» Your instructions
From the line containing "的に効果が実証されたセルフケア法を実践することで、" down to the line containing "この時期を健やかに過ごすことができます。" in the records below, reproduce every line exactly, ends included, and omit all others.

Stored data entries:
*** Begin section ***

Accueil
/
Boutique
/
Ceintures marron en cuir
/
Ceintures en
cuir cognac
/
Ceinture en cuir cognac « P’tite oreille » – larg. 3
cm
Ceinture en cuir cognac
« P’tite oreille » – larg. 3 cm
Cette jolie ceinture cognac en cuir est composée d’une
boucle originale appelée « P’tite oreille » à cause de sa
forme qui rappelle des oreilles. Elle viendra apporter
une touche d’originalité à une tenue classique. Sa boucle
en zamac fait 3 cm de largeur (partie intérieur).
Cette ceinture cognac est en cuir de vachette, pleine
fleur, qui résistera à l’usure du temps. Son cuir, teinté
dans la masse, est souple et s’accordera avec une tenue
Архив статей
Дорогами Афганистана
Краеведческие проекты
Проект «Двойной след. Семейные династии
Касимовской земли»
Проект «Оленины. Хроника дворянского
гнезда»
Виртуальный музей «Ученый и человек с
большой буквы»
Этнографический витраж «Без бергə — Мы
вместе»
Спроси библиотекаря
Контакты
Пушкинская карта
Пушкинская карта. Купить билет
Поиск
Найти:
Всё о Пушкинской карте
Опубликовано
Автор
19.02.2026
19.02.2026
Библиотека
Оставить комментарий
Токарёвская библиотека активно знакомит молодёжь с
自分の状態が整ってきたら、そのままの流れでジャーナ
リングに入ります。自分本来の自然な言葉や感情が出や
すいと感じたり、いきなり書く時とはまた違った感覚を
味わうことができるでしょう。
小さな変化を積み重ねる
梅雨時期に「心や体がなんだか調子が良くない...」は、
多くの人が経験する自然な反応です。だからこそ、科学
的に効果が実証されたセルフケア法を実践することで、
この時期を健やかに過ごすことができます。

*** End section ***
*** Begin section ***

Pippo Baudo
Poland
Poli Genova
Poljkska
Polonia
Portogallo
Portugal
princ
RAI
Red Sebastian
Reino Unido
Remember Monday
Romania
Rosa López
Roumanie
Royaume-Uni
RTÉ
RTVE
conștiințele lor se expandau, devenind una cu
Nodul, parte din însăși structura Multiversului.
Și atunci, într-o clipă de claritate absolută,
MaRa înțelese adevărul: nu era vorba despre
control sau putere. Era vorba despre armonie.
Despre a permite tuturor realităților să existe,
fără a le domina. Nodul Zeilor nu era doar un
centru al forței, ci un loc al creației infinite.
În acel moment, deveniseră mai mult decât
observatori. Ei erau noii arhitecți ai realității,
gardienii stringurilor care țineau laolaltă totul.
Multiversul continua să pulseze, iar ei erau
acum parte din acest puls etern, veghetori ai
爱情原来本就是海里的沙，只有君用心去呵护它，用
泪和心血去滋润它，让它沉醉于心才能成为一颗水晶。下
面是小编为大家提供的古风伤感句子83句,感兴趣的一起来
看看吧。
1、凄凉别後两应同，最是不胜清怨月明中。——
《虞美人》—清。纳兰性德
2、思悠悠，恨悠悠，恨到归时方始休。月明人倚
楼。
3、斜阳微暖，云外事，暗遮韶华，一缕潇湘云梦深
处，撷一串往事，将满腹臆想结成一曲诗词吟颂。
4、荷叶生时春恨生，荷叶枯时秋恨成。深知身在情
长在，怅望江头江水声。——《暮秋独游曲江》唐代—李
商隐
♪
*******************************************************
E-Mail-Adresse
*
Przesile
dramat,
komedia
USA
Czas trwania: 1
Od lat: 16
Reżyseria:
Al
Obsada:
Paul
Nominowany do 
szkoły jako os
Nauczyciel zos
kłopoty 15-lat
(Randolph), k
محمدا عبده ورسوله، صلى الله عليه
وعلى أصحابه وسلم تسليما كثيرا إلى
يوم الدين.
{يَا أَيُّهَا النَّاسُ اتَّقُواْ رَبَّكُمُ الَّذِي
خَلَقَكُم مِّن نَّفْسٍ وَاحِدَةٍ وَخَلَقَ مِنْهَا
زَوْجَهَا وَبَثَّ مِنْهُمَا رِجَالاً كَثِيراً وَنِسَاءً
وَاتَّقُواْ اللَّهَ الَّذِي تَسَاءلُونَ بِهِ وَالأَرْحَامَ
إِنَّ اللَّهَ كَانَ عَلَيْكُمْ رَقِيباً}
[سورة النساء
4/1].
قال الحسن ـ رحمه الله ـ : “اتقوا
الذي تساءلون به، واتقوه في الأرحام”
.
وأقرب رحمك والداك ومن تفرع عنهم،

*** End section ***
*** Begin section ***

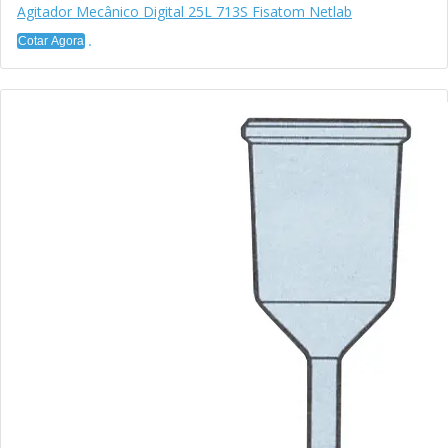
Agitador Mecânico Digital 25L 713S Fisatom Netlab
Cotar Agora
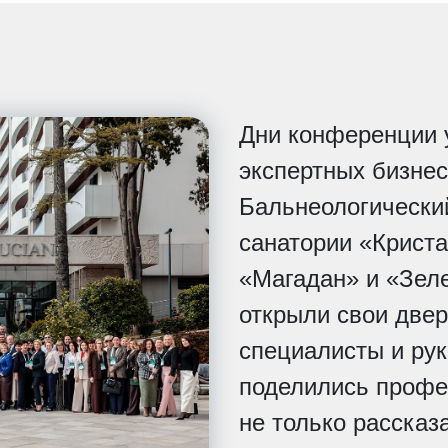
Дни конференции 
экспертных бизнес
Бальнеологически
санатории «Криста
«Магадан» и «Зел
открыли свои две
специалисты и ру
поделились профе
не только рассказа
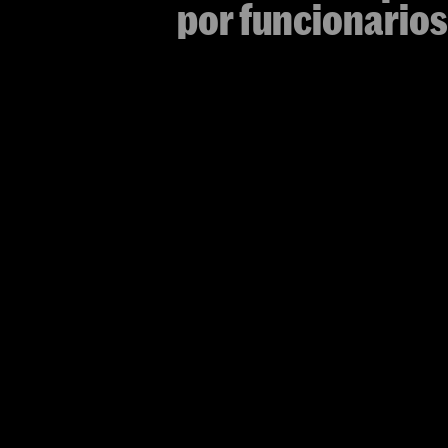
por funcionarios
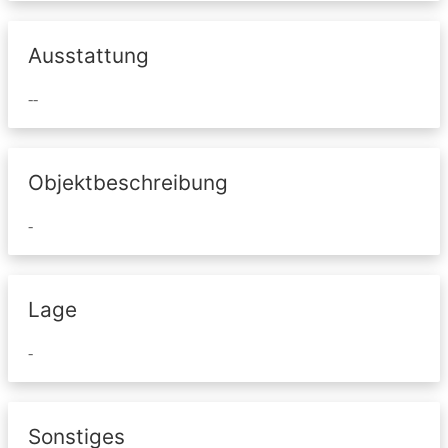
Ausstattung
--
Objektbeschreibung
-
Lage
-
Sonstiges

*** End section ***

» Exercise output
的に効果が実証されたセルフケア法を実践することで、
この時期を健やかに過ごすことができます。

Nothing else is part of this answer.